Robbie Wagner: [35:17] Yeah, so recently, like the past week or two, we've been watching, I guess, the previous season of American Horror Story. Oh, like, it's the Red Tide. Well, it's like the double features. There's a Red Tide, and then there's like the next half is, like, alien-themed or something. We haven't gotten to that half yet, but it's been pretty good. I always have liked American Horror Story. There been a couple of seasons that were not great. This one, I think the story is pretty good. There's a lot of holes in it for my taste. Do you watch American Horror Story at all?

Chuck Carpenter: [35:55] Have watched it, but it has been quite some time. I want to say, like, fourth or fifth season. We kind of dropped off. I'm trying to remember what jumped the shark for us. I don't know if it was the witches' one, maybe?

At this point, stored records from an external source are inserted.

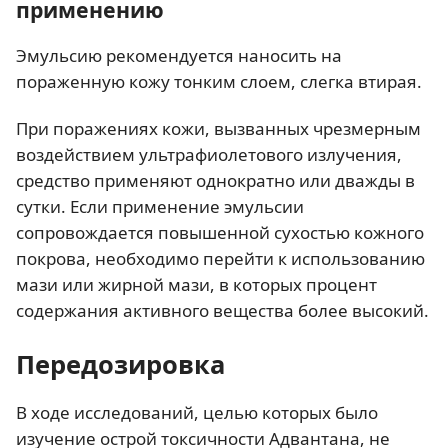
применению
Эмульсию рекомендуется наносить на
пораженную кожу тонким слоем, слегка втирая.
При поражениях кожи, вызванных чрезмерным
воздействием ультрафиолетового излучения,
средство применяют однократно или дважды в
сутки. Если применение эмульсии
сопровождается повышенной сухостью кожного
покрова, необходимо перейти к использованию
мази или жирной мази, в которых процент
содержания активного вещества более высокий.
Передозировка
В ходе исследований, целью которых было
изучение острой токсичности Адвантана, не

Robbie Wagner: [36:06] The witches one wasn't great.

Chuck Carpenter: [36:07] Yeah. And that might have been like, I don't know.

Robbie Wagner: [36:10] And the freak show one was, I think, not the best. The first two were really good.

Chuck Carpenter: [36:16] Oh, I did watch the freak show one.

Robbie Wagner: [36:18] But yeah. So this one, I won't give away, like, spoilers in case you decide to watch it, but there's just holes in the story where it's like, well, this might be a spoiler, kind of I don't know. I'm trying to think of how to someone commits a crime. Right. And there's police around, and police would, these days, have body cameras, their cars would have cameras. All of these things where it's like, and they don't explain how they got away with the crime or how it's not on video or things like that. That kind of bother me. It's like, this doesn't make sense. This would not work.

Chuck Carpenter: [36:55] Right? It's not true crime, you know.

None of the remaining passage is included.